Fiscal 2022 Universal Registration Document

6.3 Other information

6 CORPORATE GOVERNANCE

6.3 Other information

6.3.1 Other information concerning Corporate Officers and senior management of the Company

Family relationships within the Board of Directors are as follows:

  • Nathalie Bellon-Szabo and François-Xavier Bellon (directors) are the sister and brother of Sophie Bellon, Chairwoman and Chief Executive Officer of the Company;
  • Nathalie Bellon-Szabo (director) is a member of Sodexo’s Executive Committee.

No loans or guarantees is issued made or given to any members of the Board of Directors or senior management by Sodexo or by any Group company.

No assets necessary for the Group’s operations are owned by any members of the Board of Directors or senior management or by their families.

There are no potential conflicts of interest between the duties to Sodexo of members of the Board of Directors or senior management and their private interests. In particular the Pierre and Danielle Bellon Family controls 72.6% of the family holding company Bellon SA, which in turn holds 42.8% of the share capital of Sodexo and 57.5% of the exercisable voting rights as of August 31, 2022. Mr. and Mrs. Pierre Bellon and their children entered into an agreement in June 2015 to prevent their direct descendants from freely disposing of their Bellon SA shares for 50 years. Bellon SA’s only asset is its holding in Sodexo; Bellon SA has no intention of selling this holding to a third party.

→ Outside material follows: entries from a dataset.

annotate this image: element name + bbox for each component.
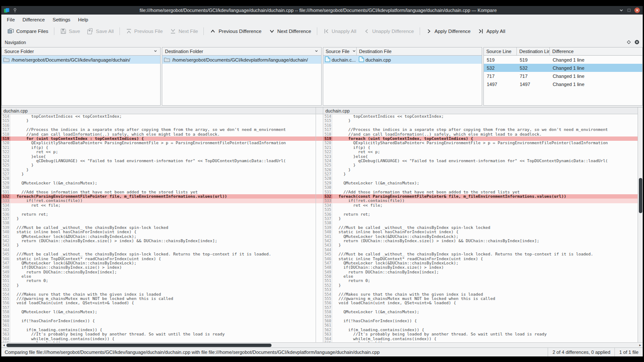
close-button[interactable] [634,7,640,13]
file-list: duchain.c... duchain.cpp [323,56,482,106]
scroll-left-icon[interactable]: ◂ [1,343,6,347]
kompare-window: file:///home/sergobot/Documents/GCI/kdev… [1,6,643,356]
apply-all-button[interactable]: Apply All [474,26,508,36]
file-row[interactable]: duchain.c... duchain.cpp [323,56,482,64]
code-line-551: 551 return 0; [1,279,316,283]
source-line-header[interactable]: Source Line [484,47,517,55]
code-line-553: 553 [1,288,316,292]
code-line-516: 516 [1,123,316,128]
difference-list-header: Source Line Destination Lin Difference [483,47,643,56]
code-line-552: 552 } [1,283,316,288]
horizontal-scrollbar-thumb[interactable] [6,344,271,347]
float-dock-icon[interactable] [627,40,631,45]
vertical-scrollbar-thumb[interactable] [639,178,642,213]
source-file-header[interactable]: Source File [323,47,357,55]
next-file-button[interactable]: Next File [167,26,201,36]
status-bar: Comparing file file:///home/sergobot/Doc… [1,347,643,356]
source-folder-list: /home/sergobot/Documents/GCI/kdev/langua… [1,56,161,106]
code-line-543: 543 } [1,243,316,247]
compare-files-button[interactable]: Compare Files [4,26,51,36]
code-line-544: 544 [1,248,316,252]
toolbar: Compare Files Save Save All Previous Fil… [1,25,643,38]
difference-row[interactable]: 532532Changed 1 line [484,64,642,72]
code-line-555: 555 ///@warning m_chainsMutex must NOT b… [323,297,638,301]
code-line-546: 546 static inline TopDUContext* readChai… [1,257,316,261]
code-line-556: 556 void loadChain(uint index, QSet<uint… [323,301,638,305]
pin-icon[interactable] [12,8,18,13]
code-line-519: 519 for (uint topContextIndex : topConte… [1,136,316,141]
diff-connector-header [316,107,323,114]
code-line-564: 564 while(m_loading.contains(index)) { [1,337,316,341]
toolbar-separator [317,27,317,35]
apply-difference-button[interactable]: Apply Difference [423,26,474,36]
code-line-539: 539 ///Must be called _without_ the chai… [323,226,638,230]
save-all-button[interactable]: Save All [84,26,117,36]
unapply-difference-button[interactable]: Unapply Difference [360,26,417,36]
destination-code-view[interactable]: 514 topContextIndices << topContextIndex… [323,114,638,342]
menu-item-difference[interactable]: Difference [19,15,49,24]
code-line-563: 563 //It's probably being loaded by anot… [1,332,316,336]
code-line-536: 536 return ret; [323,212,638,217]
destination-file-header[interactable]: Destination File [357,47,482,55]
unapply-all-button[interactable]: Unapply All [320,26,360,36]
source-folder-item[interactable]: /home/sergobot/Documents/GCI/kdev/langua… [2,56,160,64]
code-line-523: 523 }else{ [1,154,316,159]
source-code-view[interactable]: 514 topContextIndices << topContextIndex… [1,114,316,342]
code-line-546: 546 static inline TopDUContext* readChai… [323,257,638,261]
code-line-534: 534 ret << file; [1,203,316,208]
code-line-533: 533 if(!ret.contains(file)) [1,199,316,203]
close-dock-icon[interactable] [635,40,639,45]
destination-folder-combo[interactable]: Destination Folder [162,47,321,56]
difference-row[interactable]: 717717Changed 1 line [484,72,642,80]
toolbar-separator [54,27,54,35]
vertical-scrollbar[interactable] [638,107,643,342]
file-list-header: Source File Destination File [323,47,482,56]
difference-row[interactable]: 519519Changed 1 line [484,56,642,64]
previous-difference-button[interactable]: Previous Difference [206,26,264,36]
difference-list-panel: Source Line Destination Lin Difference 5… [483,47,643,106]
code-line-561: 561 [1,323,316,327]
code-line-523: 523 }else{ [323,154,638,159]
title-bar[interactable]: file:///home/sergobot/Documents/GCI/kdev… [1,6,643,15]
previous-file-button[interactable]: Previous File [122,26,166,36]
difference-row[interactable]: 14971497Changed 1 line [484,80,642,88]
code-line-522: 522 ret << p; [323,150,638,154]
code-line-547: 547 QMutexLocker lock(&DUChain::chainsBy… [1,261,316,265]
code-line-525: 525 } [323,163,638,167]
menu-bar: FileDifferenceSettingsHelp [1,15,643,25]
destination-file-name: duchain.cpp [366,57,391,62]
code-line-532: 532 foreach(const ParsingEnvironmentFile… [323,194,638,199]
code-line-521: 521 if(p) { [1,145,316,150]
code-line-559: 559 [1,315,316,319]
menu-item-settings[interactable]: Settings [49,15,75,24]
destination-line-header[interactable]: Destination Lin [517,47,550,55]
difference-header[interactable]: Difference [550,47,642,55]
source-pane-title: duchain.cpp [1,107,316,114]
source-pane: duchain.cpp 514 topContextIndices << top… [1,107,316,342]
code-line-541: 541 QMutexLocker lock(&DUChain::chainsBy… [323,234,638,239]
code-line-540: 540 static inline bool hasChainForIndex(… [1,230,316,234]
chevron-down-icon [352,49,356,54]
destination-pane: duchain.cpp 514 topContextIndices << top… [323,107,638,342]
code-line-519: 519 foreach (uint topContextIndex, topCo… [323,136,638,141]
code-line-551: 551 return 0; [323,279,638,283]
code-line-537: 537 } [1,217,316,221]
source-folder-combo[interactable]: Source Folder [1,47,161,56]
menu-item-help[interactable]: Help [74,15,92,24]
next-difference-button[interactable]: Next Difference [265,26,314,36]
code-line-554: 554 ///Makes sure that the chain with th… [323,292,638,297]
maximize-button[interactable] [627,8,631,12]
code-line-540: 540 static inline bool hasChainForIndex(… [323,230,638,234]
code-line-543: 543 } [323,243,638,247]
destination-folder-item[interactable]: /home/sergobot/Documents/GCI/kdevplatfor… [162,56,321,64]
menu-item-file[interactable]: File [3,15,19,24]
code-line-525: 525 } [1,163,316,167]
minimize-button[interactable] [619,8,624,13]
horizontal-scrollbar[interactable]: ◂ ▸ [1,342,643,347]
code-line-562: 562 if(m_loading.contains(index)) { [1,328,316,332]
scroll-right-icon[interactable]: ▸ [638,343,643,347]
save-button[interactable]: Save [57,26,83,36]
differences-status: 2 of 4 differences, 0 applied [548,348,614,356]
horizontal-scrollbar-track[interactable] [6,343,638,347]
code-line-560: 560 if(!hasChainForIndex(index)) { [1,319,316,323]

As far as the Company is aware, no member of the Board of Directors or of the senior management has during the past five years been:

  • convicted of fraud;
  • associated with a bankruptcy, receivership or liquidation;
  • officially incriminated and/or subject to any official public sanction issued by a statutory or regulatory authority;
  • prohibited by a court from acting as a Board member, a Supervisory Board member, or a member of senior management of an issuer, or from participating in the management or business affairs of an issuer.
Transactions in Sodexo shares carried out by Corporate Officers, Board members, members of their family and related persons

Under article 223-26 of the French securities regulator’s (Autorité des marchés financiers — AMF) General Regulation, no transactions in Company shares by Corporate Officers, directors and persons closely related to these officers and directors have been declared to the AMF pursuant to article L.621-18-2 of the French Monetary and Financial Code during Fiscal 2022.

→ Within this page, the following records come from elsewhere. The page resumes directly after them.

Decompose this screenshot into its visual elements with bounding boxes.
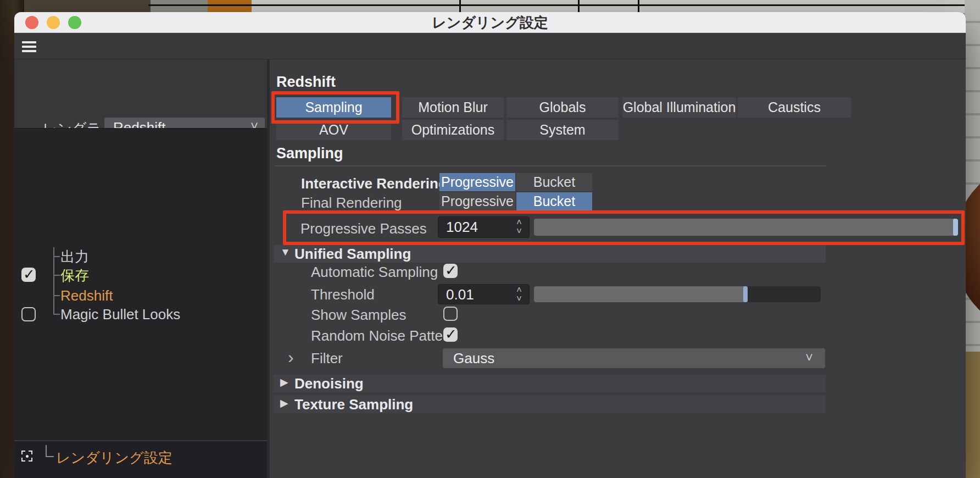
chevron-down-icon: ˅	[805, 350, 813, 365]
stepper-icon[interactable]: ˄˅	[514, 218, 525, 238]
window-title: レンダリング設定	[14, 12, 966, 33]
titlebar[interactable]: レンダリング設定	[14, 12, 966, 33]
filter-label: Filter	[311, 350, 343, 367]
progressive-passes-value: 1024	[446, 219, 478, 236]
slider-handle[interactable]	[743, 286, 748, 302]
final-progressive-button[interactable]: Progressive	[439, 192, 515, 210]
texture-sampling-label: Texture Sampling	[294, 396, 413, 413]
slider-fill	[534, 286, 744, 302]
triangle-collapsed-icon[interactable]: ▶	[280, 376, 288, 388]
interactive-progressive-button[interactable]: Progressive	[439, 173, 515, 191]
desktop-frame-line	[638, 0, 639, 13]
unified-sampling-group-header[interactable]: ▼ Unified Sampling	[274, 245, 826, 263]
show-samples-checkbox[interactable]	[443, 307, 458, 321]
stepper-icon[interactable]: ˄˅	[514, 285, 525, 304]
show-samples-label: Show Samples	[311, 307, 406, 324]
desktop-foliage	[24, 0, 151, 13]
desktop-foliage-orange	[208, 0, 252, 13]
renderer-settings-header: レンダラー Redshift ˅ モード Basic Advanced	[14, 59, 267, 128]
tab-motion-blur[interactable]: Motion Blur	[402, 97, 504, 118]
tree-branch-line	[53, 247, 54, 315]
expander-chevron-icon[interactable]: ›	[288, 347, 294, 368]
final-rendering-label: Final Rendering	[301, 194, 402, 212]
sampling-section-heading: Sampling	[276, 145, 343, 162]
triangle-collapsed-icon[interactable]: ▶	[280, 397, 288, 409]
automatic-sampling-checkbox[interactable]	[443, 264, 458, 278]
automatic-sampling-label: Automatic Sampling	[311, 264, 438, 281]
progressive-passes-slider[interactable]	[534, 219, 958, 236]
slider-handle[interactable]	[953, 219, 958, 236]
tree-item-output[interactable]: 出力	[60, 249, 89, 264]
filter-select[interactable]: Gauss ˅	[443, 348, 825, 368]
render-settings-item[interactable]: レンダリング設定	[56, 448, 172, 468]
section-divider	[275, 165, 826, 166]
tab-system[interactable]: System	[506, 120, 619, 140]
magic-bullet-checkbox[interactable]	[21, 307, 36, 321]
hamburger-menu-icon[interactable]	[22, 41, 36, 52]
render-settings-window: レンダリング設定 レンダラー Redshift ˅ モード Basic Adva…	[14, 12, 966, 478]
desktop-frame-line	[148, 4, 980, 6]
triangle-expanded-icon[interactable]: ▼	[280, 246, 291, 258]
progressive-passes-input[interactable]: 1024 ˄˅	[438, 216, 530, 238]
tab-aov[interactable]: AOV	[276, 120, 391, 140]
desktop-house-siding	[252, 0, 980, 13]
tab-sampling[interactable]: Sampling	[276, 97, 391, 118]
render-settings-target-icon	[21, 451, 32, 462]
interactive-rendering-label: Interactive Rendering	[301, 175, 447, 192]
denoising-label: Denoising	[294, 375, 364, 392]
desktop-frame-line	[459, 0, 461, 13]
interactive-bucket-button[interactable]: Bucket	[516, 173, 592, 191]
tree-branch-line	[46, 445, 47, 457]
tab-global-illumination[interactable]: Global Illumination	[622, 97, 736, 118]
tab-optimizations[interactable]: Optimizations	[402, 120, 504, 140]
texture-sampling-group-header[interactable]: ▶ Texture Sampling	[274, 396, 826, 413]
filter-select-value: Gauss	[453, 350, 494, 367]
slider-fill	[534, 219, 958, 236]
threshold-slider[interactable]	[534, 286, 821, 302]
denoising-group-header[interactable]: ▶ Denoising	[274, 375, 826, 392]
redshift-heading: Redshift	[276, 74, 336, 91]
render-settings-list-panel: レンダリング設定	[14, 440, 267, 478]
threshold-label: Threshold	[311, 286, 375, 303]
render-group-checkbox[interactable]	[21, 268, 36, 282]
tab-globals[interactable]: Globals	[506, 97, 619, 118]
tree-branch-line	[46, 456, 54, 457]
random-noise-pattern-label: Random Noise Pattern	[311, 327, 455, 344]
tab-caustics[interactable]: Caustics	[738, 97, 851, 118]
progressive-passes-label: Progressive Passes	[300, 220, 427, 237]
threshold-value: 0.01	[446, 286, 474, 303]
menubar	[14, 33, 966, 59]
unified-sampling-label: Unified Sampling	[294, 246, 411, 263]
tree-item-magic-bullet-looks[interactable]: Magic Bullet Looks	[60, 307, 180, 322]
desktop-frame-line	[578, 0, 580, 13]
settings-tree-panel: 出力 保存 Redshift Magic Bullet Looks 特殊効果..…	[14, 128, 267, 440]
tree-item-save[interactable]: 保存	[60, 268, 89, 283]
desktop-ground	[965, 352, 980, 478]
tree-item-redshift[interactable]: Redshift	[60, 288, 113, 303]
final-bucket-button[interactable]: Bucket	[516, 192, 592, 210]
random-noise-pattern-checkbox[interactable]	[443, 327, 458, 342]
threshold-input[interactable]: 0.01 ˄˅	[438, 284, 530, 304]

Measures to prevent control being exercised in an abusive manner

Sodexo has put in place a series of measures in order to ensure that the control over the Company is not exercised in an abusive manner. Examples of these measures include:

  1. the presence of seven independent directors among the twelve members of the Board of Directors (including two directors representing employees) as of August 31, 2022;
  2. the fact that the Company has put in place three specialized Committees, which are all chaired by independent directors and which all have a majority of independent directors among their members, as recommended by the AFEP-MEDEF Code;
  3. following the combination of the roles of Chairwoman of the Board of Directors and Chief Executive Officer, a Lead Independent Director, Luc Messier, was appointed from March 1, 2022. His duties, the resources available to him and his activity report for Fiscal 2022 are described in Section 6.2.1.5;
  4. the disclosures within this document of the relationship between Sodexo and Bellon SA:
    • these include the ownership interest of Bellon SA in Sodexo (disclosed in section 7.3 of this document),
    • the Sodexo shares are the only assets held by Bellon SA; consequently, the interests of Sodexo’s shareholders are aligned with those of Bellon SA’s shareholders and the capital ties between the two companies do not generate any conflict of interest,
    • since 1991, a service agreement between Bellon SA and Sodexo has been in operation (described below in the paragraph concerning related-party agreements). The fees payable under this agreement and changes in these fees are reviewed annually by the Audit Committee.